▸ **Available records**
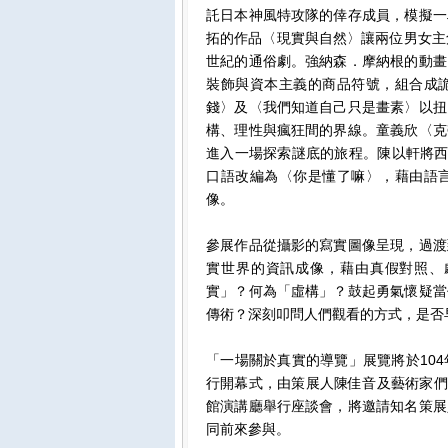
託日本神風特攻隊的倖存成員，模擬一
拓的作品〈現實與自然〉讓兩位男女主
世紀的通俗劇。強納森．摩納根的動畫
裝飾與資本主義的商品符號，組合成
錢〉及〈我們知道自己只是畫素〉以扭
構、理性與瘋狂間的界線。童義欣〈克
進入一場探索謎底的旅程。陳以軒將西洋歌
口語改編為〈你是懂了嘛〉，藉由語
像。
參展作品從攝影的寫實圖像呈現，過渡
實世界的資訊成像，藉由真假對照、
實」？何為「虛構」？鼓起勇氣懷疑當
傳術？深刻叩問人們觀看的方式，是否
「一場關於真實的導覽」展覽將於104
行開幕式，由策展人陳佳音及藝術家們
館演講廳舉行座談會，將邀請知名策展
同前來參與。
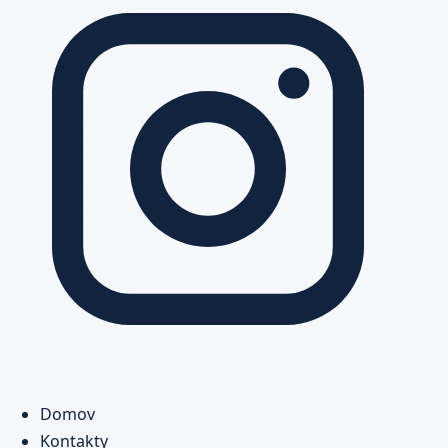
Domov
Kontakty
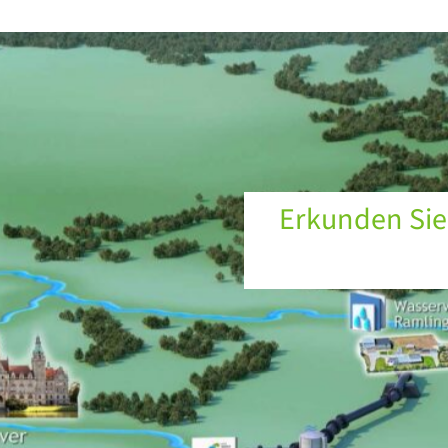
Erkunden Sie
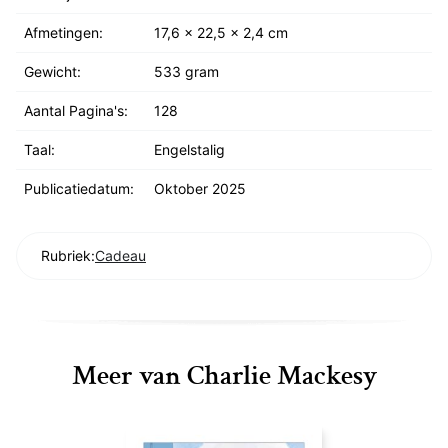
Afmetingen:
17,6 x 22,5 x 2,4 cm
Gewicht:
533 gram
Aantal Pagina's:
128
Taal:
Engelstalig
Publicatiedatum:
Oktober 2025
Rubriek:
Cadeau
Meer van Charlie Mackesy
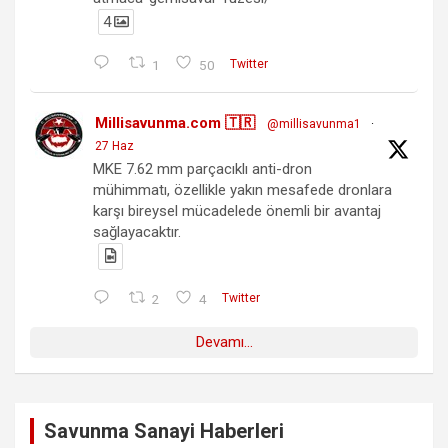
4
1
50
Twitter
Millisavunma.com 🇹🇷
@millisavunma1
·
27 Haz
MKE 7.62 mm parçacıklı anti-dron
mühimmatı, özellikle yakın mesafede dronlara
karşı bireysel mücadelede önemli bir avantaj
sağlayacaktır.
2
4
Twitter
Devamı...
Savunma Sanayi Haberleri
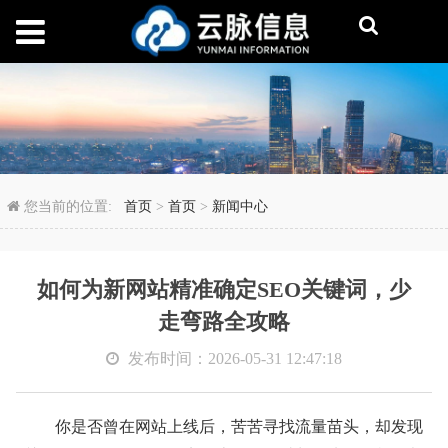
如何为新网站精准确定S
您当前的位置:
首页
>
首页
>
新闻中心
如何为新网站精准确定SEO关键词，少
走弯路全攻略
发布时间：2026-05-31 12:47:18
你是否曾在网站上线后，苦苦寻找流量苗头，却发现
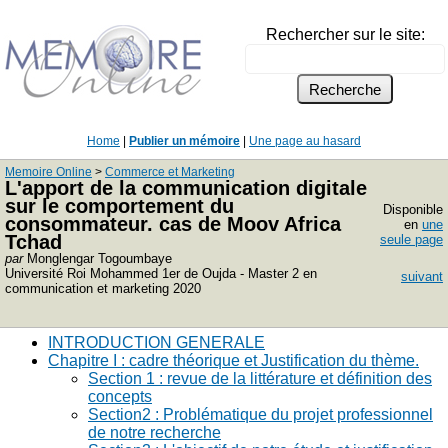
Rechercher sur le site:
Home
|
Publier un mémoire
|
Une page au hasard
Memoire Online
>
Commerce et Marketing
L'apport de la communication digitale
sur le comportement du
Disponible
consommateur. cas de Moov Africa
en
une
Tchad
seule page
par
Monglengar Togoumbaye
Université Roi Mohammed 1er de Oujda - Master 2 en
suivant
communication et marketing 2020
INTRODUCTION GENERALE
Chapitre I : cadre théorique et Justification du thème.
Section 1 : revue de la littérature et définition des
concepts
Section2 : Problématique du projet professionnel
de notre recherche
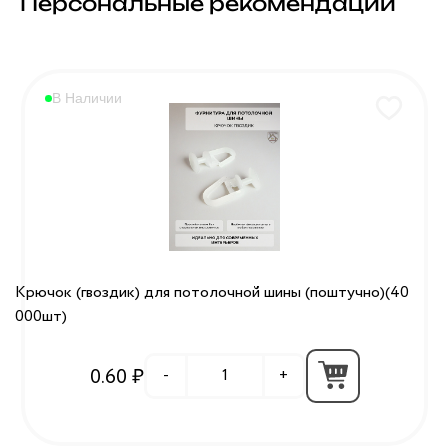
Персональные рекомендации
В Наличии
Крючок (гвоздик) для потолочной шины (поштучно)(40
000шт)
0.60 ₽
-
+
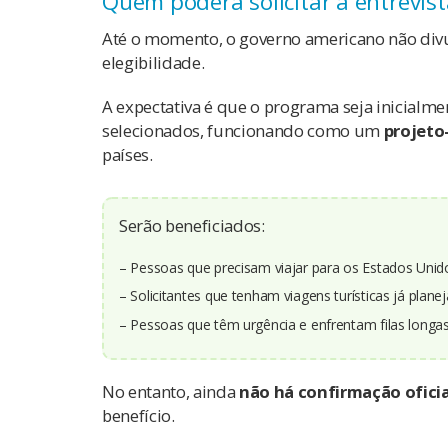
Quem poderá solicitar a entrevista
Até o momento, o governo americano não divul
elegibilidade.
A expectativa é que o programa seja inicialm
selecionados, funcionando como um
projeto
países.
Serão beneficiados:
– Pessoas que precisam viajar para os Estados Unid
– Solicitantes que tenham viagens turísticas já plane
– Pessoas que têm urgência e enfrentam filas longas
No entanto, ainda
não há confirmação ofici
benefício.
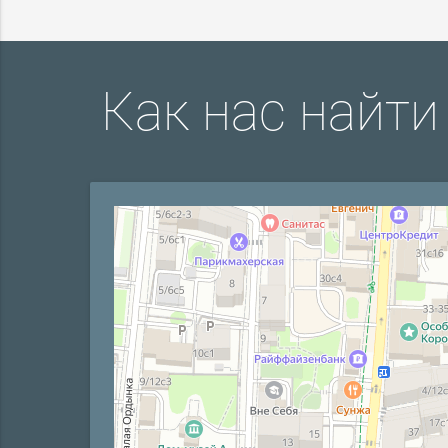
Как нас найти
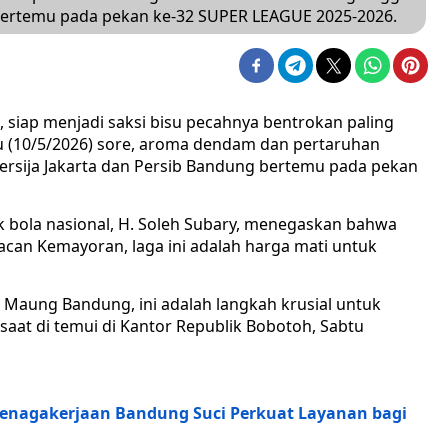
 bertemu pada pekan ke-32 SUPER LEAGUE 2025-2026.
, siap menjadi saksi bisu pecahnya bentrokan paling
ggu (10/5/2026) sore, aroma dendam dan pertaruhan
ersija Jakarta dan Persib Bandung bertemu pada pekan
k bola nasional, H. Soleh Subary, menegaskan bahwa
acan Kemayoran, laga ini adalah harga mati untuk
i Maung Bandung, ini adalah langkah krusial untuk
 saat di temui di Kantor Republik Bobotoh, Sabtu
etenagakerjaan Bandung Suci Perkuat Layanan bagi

▸ **How to complete this task**
Your task is to restate word for word the lines from the top of the data to the line containing "mühimmatı, özellikle yakın mesafede dronlara", both ends included, with every picture left out.

▸ **Your solution**
託日本神風特攻隊的倖存成員，模擬一
拓的作品〈現實與自然〉讓兩位男女主
世紀的通俗劇。強納森．摩納根的動畫
裝飾與資本主義的商品符號，組合成
錢〉及〈我們知道自己只是畫素〉以扭
構、理性與瘋狂間的界線。童義欣〈克
進入一場探索謎底的旅程。陳以軒將西洋歌
口語改編為〈你是懂了嘛〉，藉由語
像。
參展作品從攝影的寫實圖像呈現，過渡
實世界的資訊成像，藉由真假對照、
實」？何為「虛構」？鼓起勇氣懷疑當
傳術？深刻叩問人們觀看的方式，是否
「一場關於真實的導覽」展覽將於104
行開幕式，由策展人陳佳音及藝術家們
館演講廳舉行座談會，將邀請知名策展
同前來參與。
Domov
Kontakty
Erkunden Sie
Afmetingen:
17,6 x 22,5 x 2,4 cm
Gewicht:
533 gram
Aantal Pagina's:
128
Taal:
Engelstalig
Publicatiedatum:
Oktober 2025
Rubriek:
Cadeau
Meer van Charlie Mackesy
4
1
50
Twitter
Millisavunma.com 🇹🇷
@millisavunma1
·
27 Haz
MKE 7.62 mm parçacıklı anti-dron
mühimmatı, özellikle yakın mesafede dronlara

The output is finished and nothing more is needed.